Cheniere Energy has launched an open season for a new pipeline to connect growing gas production in Oklahoma’s emerging STACK and SCOOP plays to the U.S. Gulf Coast and southeast markets—including LNG takeaway capacity, the company said on Friday.
Cheniere subsidiary Midship Pipeline Company is seeking additional shippers to join the heavyweight-rich trio that has already signed on: Devon Energy, Marathon Oil and Gulfport Energy.
IHS Markit recently stated that with promising economics and comparatively low acreage prices, SCOOP and STACK could be “the next growth wedge” for U.S. operators.

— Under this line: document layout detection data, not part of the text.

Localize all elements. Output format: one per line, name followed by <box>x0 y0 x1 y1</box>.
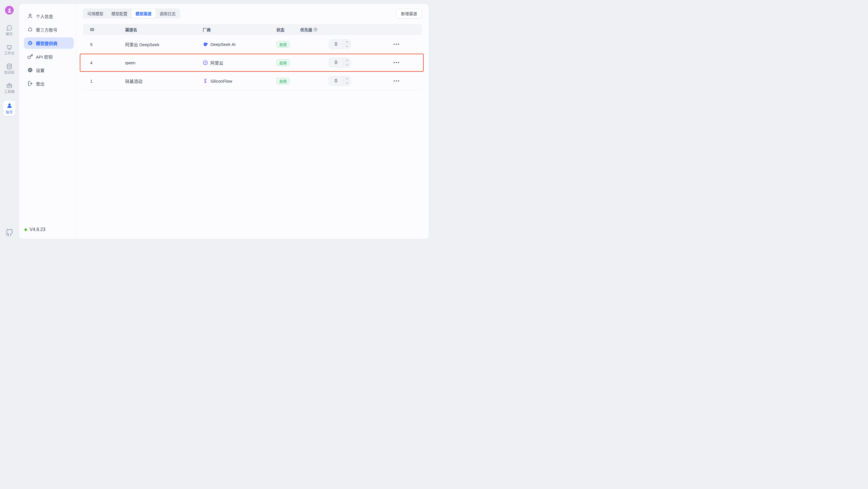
vendor-label: SiliconFlow <box>210 78 232 84</box>
sidebar-menu: 个人信息 第三方账号 <box>19 4 76 89</box>
stepper-up-button[interactable] <box>343 76 350 81</box>
tab-bar: 可用模型 模型配置 模型渠道 调用日志 <box>83 9 180 19</box>
rail-item-toolbox[interactable]: 工具箱 <box>0 83 19 94</box>
rail-item-knowledge-base[interactable]: 知识库 <box>0 63 19 74</box>
siliconflow-logo-icon <box>203 78 208 84</box>
cell-id: 1 <box>90 72 92 90</box>
rail-item-label: 工作台 <box>4 52 14 55</box>
user-avatar[interactable] <box>4 5 14 15</box>
app-version: V4.8.23 <box>24 227 45 232</box>
version-label: V4.8.23 <box>30 227 45 232</box>
cell-priority: 0 <box>329 35 351 53</box>
sidebar-item-label: 设置 <box>36 67 44 73</box>
table-row: 5 阿里云 DeepSeek DeepSeek AI 启用 <box>83 35 422 53</box>
tab-label: 模型配置 <box>112 11 127 17</box>
table-header: ID 渠道名 厂商 状态 优先级 <box>83 24 422 35</box>
chevron-down-icon <box>346 45 348 47</box>
tab-model-config[interactable]: 模型配置 <box>107 9 131 18</box>
cell-vendor: DeepSeek AI <box>203 35 236 53</box>
chevron-up-icon <box>346 78 348 79</box>
tab-model-channels[interactable]: 模型渠道 <box>131 9 156 18</box>
sidebar-item-logout[interactable]: 登出 <box>24 78 74 89</box>
qwen-logo-icon <box>203 60 208 65</box>
priority-header-label: 优先级 <box>300 27 312 32</box>
sidebar-item-label: 个人信息 <box>36 13 53 19</box>
question-circle-icon[interactable] <box>313 28 317 32</box>
rail-item-label: 聊天 <box>6 32 12 36</box>
user-filled-icon <box>6 102 12 109</box>
key-icon <box>27 54 33 59</box>
account-sidebar: 个人信息 第三方账号 <box>19 4 76 239</box>
toolbox-icon <box>6 83 12 89</box>
sidebar-item-third-party-accounts[interactable]: 第三方账号 <box>24 24 74 35</box>
cell-priority: 0 <box>329 53 351 72</box>
add-channel-button[interactable]: 新增渠道 <box>396 9 422 19</box>
row-actions-button[interactable] <box>392 53 400 72</box>
model-sphere-icon <box>27 40 33 46</box>
deepseek-whale-icon <box>203 42 208 47</box>
tab-label: 模型渠道 <box>135 11 152 17</box>
priority-input[interactable]: 0 <box>329 40 343 49</box>
cell-id: 4 <box>90 53 92 72</box>
cell-status: 启用 <box>276 53 290 72</box>
github-link[interactable] <box>5 229 13 237</box>
column-header-id: ID <box>90 24 94 35</box>
rail-item-account[interactable]: 账号 <box>3 101 16 116</box>
account-panel: 个人信息 第三方账号 <box>19 3 429 239</box>
stepper-down-button[interactable] <box>343 44 350 49</box>
sidebar-item-api-keys[interactable]: API 密钥 <box>24 51 74 62</box>
priority-input[interactable]: 0 <box>329 58 343 67</box>
cell-channel-name: qwen <box>125 53 135 72</box>
cell-vendor: 阿里云 <box>203 53 223 72</box>
stepper-down-button[interactable] <box>343 81 350 86</box>
database-icon <box>6 63 12 70</box>
sidebar-item-label: 模型提供商 <box>36 40 57 46</box>
stepper-up-button[interactable] <box>343 40 350 44</box>
priority-input[interactable]: 0 <box>329 76 343 86</box>
sidebar-item-personal-info[interactable]: 个人信息 <box>24 10 74 22</box>
cell-channel-name: 硅基流动 <box>125 72 143 90</box>
priority-stepper: 0 <box>329 58 351 67</box>
gear-icon <box>27 67 33 73</box>
channels-table: ID 渠道名 厂商 状态 优先级 5 <box>83 24 422 90</box>
cell-status: 启用 <box>276 72 290 90</box>
rail-item-label: 工具箱 <box>4 90 14 94</box>
tab-call-logs[interactable]: 调用日志 <box>156 9 180 18</box>
rail-item-workbench[interactable]: 工作台 <box>0 44 19 55</box>
vendor-label: DeepSeek AI <box>210 42 236 47</box>
rail-item-chat[interactable]: 聊天 <box>0 25 19 36</box>
stepper-up-button[interactable] <box>343 58 350 63</box>
cell-channel-name: 阿里云 DeepSeek <box>125 35 159 53</box>
sidebar-item-settings[interactable]: 设置 <box>24 64 74 76</box>
sidebar-item-model-providers[interactable]: 模型提供商 <box>24 37 74 49</box>
column-header-channel-name: 渠道名 <box>125 24 137 35</box>
chat-bubble-icon <box>6 25 12 31</box>
row-actions-button[interactable] <box>392 35 400 53</box>
logout-icon <box>27 80 33 86</box>
chevron-down-icon <box>346 64 348 66</box>
ellipsis-icon <box>393 62 400 63</box>
cell-vendor: SiliconFlow <box>203 72 232 90</box>
chevron-down-icon <box>346 83 348 84</box>
status-badge: 启用 <box>276 41 290 47</box>
tab-available-models[interactable]: 可用模型 <box>83 9 107 18</box>
stepper-down-button[interactable] <box>343 63 350 67</box>
status-badge: 启用 <box>276 78 290 85</box>
priority-stepper: 0 <box>329 76 351 86</box>
cell-priority: 0 <box>329 72 351 90</box>
share-network-icon <box>27 27 33 32</box>
tab-label: 调用日志 <box>160 11 176 17</box>
rail-item-label: 知识库 <box>4 71 14 74</box>
user-outline-icon <box>27 13 33 19</box>
table-row: 1 硅基流动 SiliconFlow 启用 0 <box>83 72 422 90</box>
sidebar-item-label: 第三方账号 <box>36 27 57 33</box>
table-row: 4 qwen 阿里云 启用 0 <box>83 53 422 72</box>
ellipsis-icon <box>393 43 400 45</box>
sidebar-item-label: 登出 <box>36 80 44 87</box>
row-actions-button[interactable] <box>392 72 400 90</box>
user-icon <box>7 7 12 13</box>
cell-status: 启用 <box>276 35 290 53</box>
column-header-vendor: 厂商 <box>203 24 211 35</box>
robot-icon <box>6 44 12 51</box>
ellipsis-icon <box>393 80 400 82</box>
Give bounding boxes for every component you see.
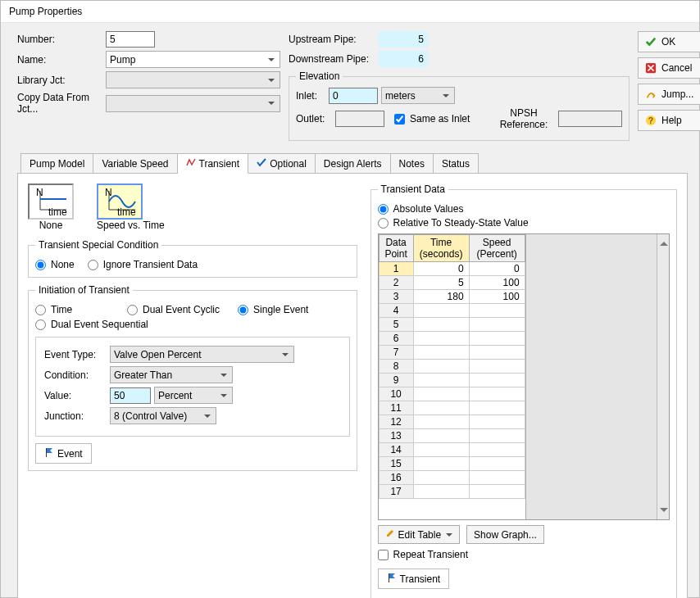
table-row[interactable]: 12	[379, 415, 525, 429]
value-input[interactable]	[110, 387, 151, 404]
x-icon	[645, 62, 657, 74]
table-row[interactable]: 17	[379, 485, 525, 499]
ttype-svt-label: Speed vs. Time	[97, 220, 165, 231]
svg-text:time: time	[117, 206, 136, 216]
jump-button[interactable]: Jump...	[638, 84, 700, 105]
svg-rect-12	[46, 448, 47, 457]
table-row[interactable]: 9	[379, 374, 525, 387]
tsc-group: Transient Special Condition None Ignore …	[28, 239, 357, 278]
tab-status[interactable]: Status	[434, 153, 479, 174]
ttype-speed-vs-time[interactable]: Ntime Speed vs. Time	[97, 183, 165, 231]
junction-select[interactable]: 8 (Control Valve)	[110, 407, 216, 424]
table-empty-area	[525, 234, 657, 519]
jump-icon	[645, 88, 657, 100]
tsc-ignore[interactable]: Ignore Transient Data	[88, 259, 198, 270]
event-type-select[interactable]: Valve Open Percent	[110, 346, 294, 363]
outlet-label: Outlet:	[296, 113, 329, 125]
edit-icon	[385, 528, 395, 541]
table-row[interactable]: 15	[379, 457, 525, 471]
same-as-inlet-check[interactable]: Same as Inlet	[394, 113, 483, 125]
value-label: Value:	[44, 390, 110, 401]
tsc-none[interactable]: None	[35, 259, 75, 270]
transient-icon	[186, 157, 196, 170]
flag-icon	[44, 447, 54, 460]
tab-notes[interactable]: Notes	[391, 153, 434, 174]
svg-text:?: ?	[648, 116, 653, 125]
copy-select[interactable]	[106, 95, 280, 112]
condition-select[interactable]: Greater Than	[110, 366, 233, 383]
ttype-none-label: None	[28, 220, 74, 231]
ok-button[interactable]: OK	[638, 31, 700, 52]
table-row[interactable]: 100	[379, 262, 525, 276]
outlet-input	[335, 111, 384, 127]
tdata-legend: Transient Data	[378, 183, 448, 195]
table-row[interactable]: 4	[379, 304, 525, 318]
event-subtab[interactable]: Event	[35, 443, 92, 464]
tab-optional[interactable]: Optional	[248, 153, 316, 174]
check-icon	[645, 36, 657, 48]
junction-label: Junction:	[44, 410, 110, 422]
init-legend: Initiation of Transient	[35, 284, 133, 296]
table-row[interactable]: 11	[379, 401, 525, 415]
check-icon	[257, 157, 266, 170]
npsh-input	[558, 111, 622, 127]
table-row[interactable]: 25100	[379, 276, 525, 290]
elevation-legend: Elevation	[296, 70, 343, 82]
condition-label: Condition:	[44, 369, 110, 381]
table-row[interactable]: 6	[379, 332, 525, 346]
tdata-group: Transient Data Absolute Values Relative …	[370, 183, 677, 598]
library-label: Library Jct:	[17, 75, 106, 86]
library-select[interactable]	[106, 71, 280, 88]
tab-design-alerts[interactable]: Design Alerts	[316, 153, 391, 174]
table-row[interactable]: 3180100	[379, 290, 525, 304]
elevation-group: Elevation Inlet: meters Outlet: Same as …	[289, 70, 630, 141]
chevron-down-icon	[446, 533, 452, 540]
downstream-value: 6	[379, 51, 428, 67]
name-select[interactable]: Pump	[106, 51, 280, 68]
init-dual-cyclic[interactable]: Dual Event Cyclic	[127, 304, 220, 315]
npsh-label: NPSH Reference:	[496, 107, 552, 130]
tab-pump-model[interactable]: Pump Model	[20, 153, 93, 174]
copy-label: Copy Data From Jct...	[17, 92, 106, 115]
upstream-label: Upstream Pipe:	[289, 34, 379, 45]
svg-text:N: N	[105, 187, 112, 198]
init-time[interactable]: Time	[35, 304, 109, 315]
table-scrollbar[interactable]	[657, 234, 669, 519]
init-single[interactable]: Single Event	[238, 304, 311, 315]
table-row[interactable]: 16	[379, 471, 525, 485]
table-row[interactable]: 10	[379, 387, 525, 401]
transient-table[interactable]: Data Point Time (seconds) Speed (Percent…	[378, 233, 670, 520]
value-units-select[interactable]: Percent	[154, 387, 233, 404]
init-dual-seq[interactable]: Dual Event Sequential	[35, 319, 148, 330]
svg-rect-13	[389, 573, 389, 582]
cancel-button[interactable]: Cancel	[638, 57, 700, 79]
inlet-units-select[interactable]: meters	[381, 87, 455, 104]
inlet-input[interactable]	[329, 88, 378, 104]
show-graph-button[interactable]: Show Graph...	[466, 525, 544, 544]
table-row[interactable]: 14	[379, 443, 525, 457]
edit-table-button[interactable]: Edit Table	[378, 525, 460, 544]
flag-icon	[387, 573, 397, 585]
same-as-inlet-checkbox[interactable]	[394, 114, 405, 125]
help-button[interactable]: ? Help	[638, 110, 700, 131]
col-speed[interactable]: Speed (Percent)	[469, 235, 525, 262]
init-group: Initiation of Transient Time Dual Event …	[28, 284, 357, 471]
table-row[interactable]: 13	[379, 429, 525, 443]
table-row[interactable]: 7	[379, 346, 525, 360]
tdata-absolute[interactable]: Absolute Values	[378, 203, 464, 215]
repeat-transient-check[interactable]: Repeat Transient	[378, 549, 468, 560]
window-title: Pump Properties	[1, 1, 699, 23]
col-time[interactable]: Time (seconds)	[413, 235, 469, 262]
tdata-relative[interactable]: Relative To Steady-State Value	[378, 217, 529, 229]
table-row[interactable]: 5	[379, 318, 525, 332]
ttype-none[interactable]: Ntime None	[28, 183, 74, 231]
transient-subtab[interactable]: Transient	[378, 569, 450, 589]
table-row[interactable]: 8	[379, 360, 525, 374]
tab-transient[interactable]: Transient	[178, 153, 249, 174]
inlet-label: Inlet:	[296, 90, 329, 102]
number-label: Number:	[17, 34, 106, 45]
tab-variable-speed[interactable]: Variable Speed	[93, 153, 177, 174]
number-input[interactable]	[106, 31, 155, 48]
upstream-value: 5	[379, 31, 428, 48]
col-datapoint[interactable]: Data Point	[379, 235, 413, 262]
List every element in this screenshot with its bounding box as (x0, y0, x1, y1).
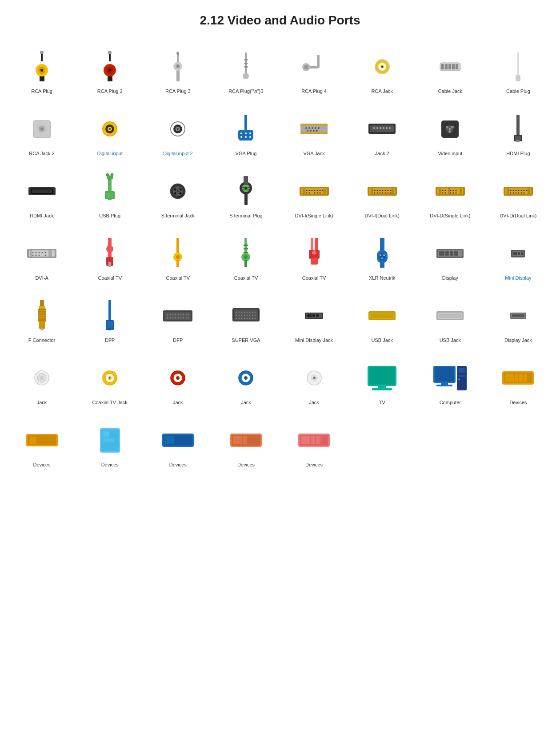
svg-point-257 (167, 314, 168, 315)
svg-point-186 (518, 193, 519, 194)
svg-point-272 (183, 317, 184, 318)
item-jack4: Jack (281, 357, 347, 414)
item-empty1 (349, 419, 415, 477)
svg-rect-90 (515, 136, 521, 141)
item-vga-jack: VGA Jack (281, 108, 347, 165)
svg-point-85 (451, 126, 454, 129)
svg-point-281 (246, 312, 248, 313)
svg-point-198 (32, 255, 34, 256)
svg-point-286 (238, 315, 240, 316)
svg-rect-366 (233, 436, 242, 444)
svg-point-131 (316, 193, 318, 194)
item-coaxial-tv2: Coaxial TV (145, 232, 211, 290)
svg-point-283 (252, 312, 253, 313)
svg-point-260 (175, 314, 176, 315)
svg-rect-171 (439, 189, 441, 194)
item-usb-plug: USB Plug (77, 170, 143, 228)
item-coaxial-tv1: Coaxial TV (77, 232, 143, 290)
item-mini-display: Mini Display (485, 232, 551, 290)
svg-rect-306 (312, 314, 315, 317)
svg-point-258 (170, 314, 171, 315)
svg-point-144 (390, 190, 391, 191)
svg-rect-316 (512, 314, 524, 317)
svg-rect-246 (38, 313, 46, 313)
item-cable-jack: Cable Jack (417, 45, 483, 103)
item-super-vga: SUPER VGA (213, 294, 279, 352)
svg-rect-236 (454, 251, 458, 256)
svg-point-125 (319, 190, 320, 191)
svg-point-323 (109, 378, 111, 379)
svg-rect-254 (108, 328, 111, 330)
svg-point-193 (32, 252, 34, 253)
svg-point-58 (249, 136, 251, 138)
svg-point-265 (188, 314, 190, 315)
item-digital-input: Digital input (77, 108, 143, 165)
svg-point-262 (180, 314, 182, 315)
svg-rect-94 (32, 189, 52, 193)
svg-rect-351 (515, 374, 518, 382)
svg-point-188 (523, 193, 524, 194)
svg-rect-202 (48, 250, 52, 257)
item-f-connector: F Connector (9, 294, 75, 352)
item-hdmi-plug: HDMI Plug (485, 108, 551, 165)
svg-rect-356 (30, 437, 36, 444)
svg-point-64 (312, 127, 313, 129)
svg-point-327 (177, 378, 179, 379)
svg-rect-210 (176, 260, 179, 267)
svg-point-62 (305, 127, 307, 129)
svg-rect-207 (108, 262, 111, 267)
svg-point-274 (188, 317, 190, 318)
svg-rect-240 (518, 252, 520, 255)
svg-point-161 (452, 190, 454, 191)
icon-grid: RCA Plug RCA Plug 2 (9, 45, 551, 477)
svg-point-107 (174, 193, 176, 195)
svg-point-259 (172, 314, 174, 315)
svg-point-287 (241, 315, 242, 316)
svg-point-124 (316, 190, 318, 191)
svg-rect-154 (371, 189, 373, 194)
svg-point-123 (314, 190, 315, 191)
item-rca-plug-2: RCA Plug 2 (77, 45, 143, 103)
item-dvi-d-dual: DVI-D(Dual Link) (485, 170, 551, 228)
svg-point-223 (312, 250, 316, 255)
svg-point-264 (186, 314, 187, 315)
svg-rect-59 (239, 138, 252, 141)
svg-rect-88 (516, 115, 520, 137)
svg-rect-235 (450, 251, 453, 256)
svg-point-132 (319, 193, 320, 194)
svg-rect-342 (441, 383, 448, 385)
svg-rect-216 (244, 245, 248, 246)
svg-rect-36 (456, 64, 458, 69)
svg-point-263 (183, 314, 184, 315)
svg-point-158 (442, 190, 443, 191)
svg-point-84 (446, 126, 448, 129)
svg-point-9 (108, 69, 111, 72)
svg-point-46 (109, 128, 111, 130)
item-cable-plug: Cable Plug (485, 45, 551, 103)
svg-point-293 (236, 318, 237, 319)
svg-point-273 (186, 317, 187, 318)
svg-point-87 (449, 128, 451, 130)
svg-point-126 (322, 190, 323, 191)
svg-rect-33 (445, 64, 448, 69)
svg-point-200 (39, 255, 40, 256)
svg-rect-71 (300, 126, 302, 132)
svg-rect-38 (516, 75, 520, 81)
svg-rect-352 (519, 374, 523, 382)
svg-point-77 (380, 127, 381, 129)
svg-point-290 (249, 315, 250, 316)
svg-point-15 (177, 65, 179, 67)
item-devices2: Devices (9, 419, 75, 477)
svg-point-11 (108, 51, 112, 54)
svg-rect-116 (244, 176, 248, 185)
svg-rect-245 (38, 310, 46, 311)
svg-point-165 (444, 193, 446, 194)
item-empty2 (417, 419, 483, 477)
svg-point-140 (379, 190, 380, 191)
item-coaxial-tv3: Coaxial TV (213, 232, 279, 290)
svg-rect-203 (30, 250, 32, 257)
item-mini-display-jack: Mini Display Jack (281, 294, 347, 352)
item-hdmi-jack: HDMI Jack (9, 170, 75, 228)
svg-point-347 (458, 378, 460, 380)
page-title: 2.12 Video and Audio Ports (9, 13, 551, 28)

Devon, which plans to spend US$750 million on STACK resource development this year, calls it “one of the best emerging development plays in North America.”
Marathon plans to spend at least one-third of its $2 billion US capital budget this year on STACK development, with Oklahoma’s strategic objectives occupying its first call on capital.
Gulfport entered the SCOOP play in late 2016 with the US$1.85-billion acquisition of 46,400 acres of access.
The new Midship pipeline would carry up to 1.4 billion cubic feet per day across 200 miles, including a 36-inch diameter mainline, several laterals, compressor stations and interconnects.
STACK and SCOOP have contributed to Oklahoma’s oil production growing from 5,818 bbls/d in March 2012 to 12,789 bbls/d in October 2016, and natural gas production growing from 1.85 mmcf/d in 2013 to 2.3 mmcf/d in 2015, according to data from the U.S. Energy Information Administration.
"We are pleased to help facilitate a market solution to STACK and SCOOP producers as they continue to make exciting progress in this important resource basin," Cheniere CEO Jack Fusco said in a statement.
"Not only will the Midship Project help meet the Anadarko Basin's need for additional natural gas takeaway and serve demand along the Gulf Coast, it also demonstrates the uniquely integrated market solution Cheniere can provide by leveraging our LNG platform along the entire value chain."